Mexico's health regulator has granted emergency authorisation to the Pfizer-BioNTech coronavirus vaccine.

Health Undersecretary Hugo Lopez-Gatell, to this end, told a news conference: "Mexico's health regulatory agency, Cofepris, has granted emergency use authorisation to the Pfizer-BioNTech vaccine."

Britain, Canada, Saudi Arabia and Bahrain have already given the vaccine emergency approval, making Mexico the fifth country to do so. 

The Mexican government announced this week it would begin vaccinations against the coronavirus at the end of December, with a first batch of 250,000 doses to immunise 125,000 people, since the vaccine requires two shots. 

Medical staff battling on the front lines of the pandemic will be the first priority of the immunisation programme, and doses will be administered only in Mexico City and in the northern state of Coahuila, due to the specialist deep freeze and logistics requirements of the vaccine. 

Mexico signed an agreement to purchase 34.4 million doses of the Pfizer vaccine.
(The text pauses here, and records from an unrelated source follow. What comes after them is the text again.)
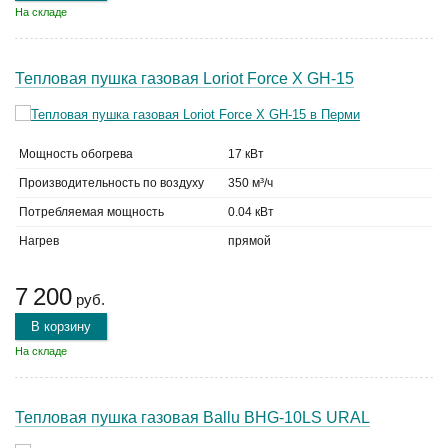
На складе
Тепловая пушка газовая Loriot Force X GH-15
Мощность обогрева
17 кВт
Производительность по воздуху
350 м³/ч
Потребляемая мощность
0.04 кВт
Нагрев
прямой
7 200
руб.
В корзину
На складе
Тепловая пушка газовая Ballu BHG-10LS URAL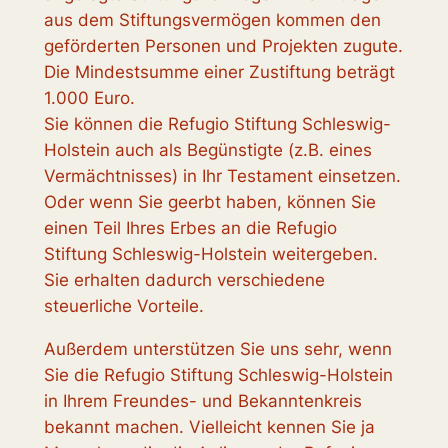
aus dem Stiftungsvermögen kommen den
geförderten Personen und Projekten zugute.
Die Mindestsumme einer Zustiftung beträgt
1.000 Euro.
Sie können die Refugio Stiftung Schleswig-
Holstein auch als Begünstigte (z.B. eines
Vermächtnisses) in Ihr Testament einsetzen.
Oder wenn Sie geerbt haben, können Sie
einen Teil Ihres Erbes an die Refugio
Stiftung Schleswig-Holstein weitergeben.
Sie erhalten dadurch verschiedene
steuerliche Vorteile.
Außerdem unterstützen Sie uns sehr, wenn
Sie die Refugio Stiftung Schleswig-Holstein
in Ihrem Freundes- und Bekanntenkreis
bekannt machen. Vielleicht kennen Sie ja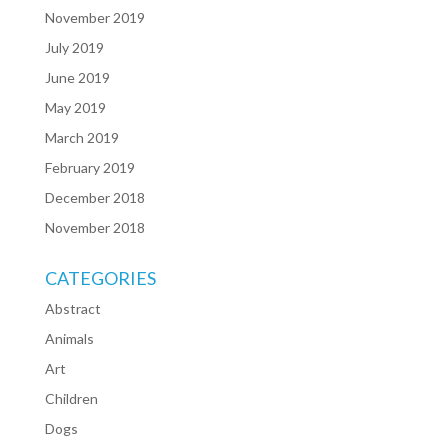
November 2019
July 2019
June 2019
May 2019
March 2019
February 2019
December 2018
November 2018
CATEGORIES
Abstract
Animals
Art
Children
Dogs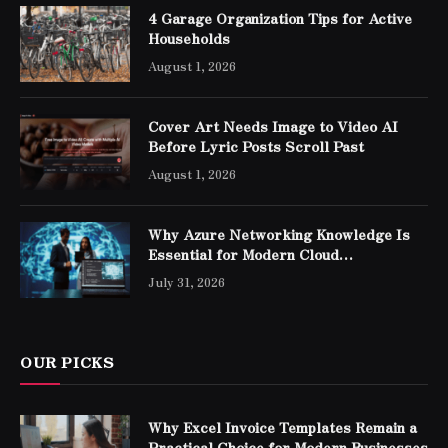
4 Garage Organization Tips for Active
Households
August 1, 2026
Cover Art Needs Image to Video AI
Before Lyric Posts Scroll Past
August 1, 2026
Why Azure Networking Knowledge Is
Essential for Modern Cloud
Professionals
July 31, 2026
OUR PICKS
Why Excel Invoice Templates Remain a
Practical Choice for Modern Businesses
After the initial round of vaccinations, it hopes to reach a rate of one million a month between January and March, and 12 million in April, the government said. 

Mexico also has preliminary purchase agreements with the Chinese-Canadian project CanSinoBio for 35 million doses of its vaccine candidate, and with the British firm AstraZeneca for 77.4 million doses of its candidate. It is also part of the international Covax mechanism, which allows it to buy another 51.6 million doses. 

Mexico is the fourth worst hit country in the world with more than 113,000 deaths and 1.22 million cases of Covid-19 as of Friday.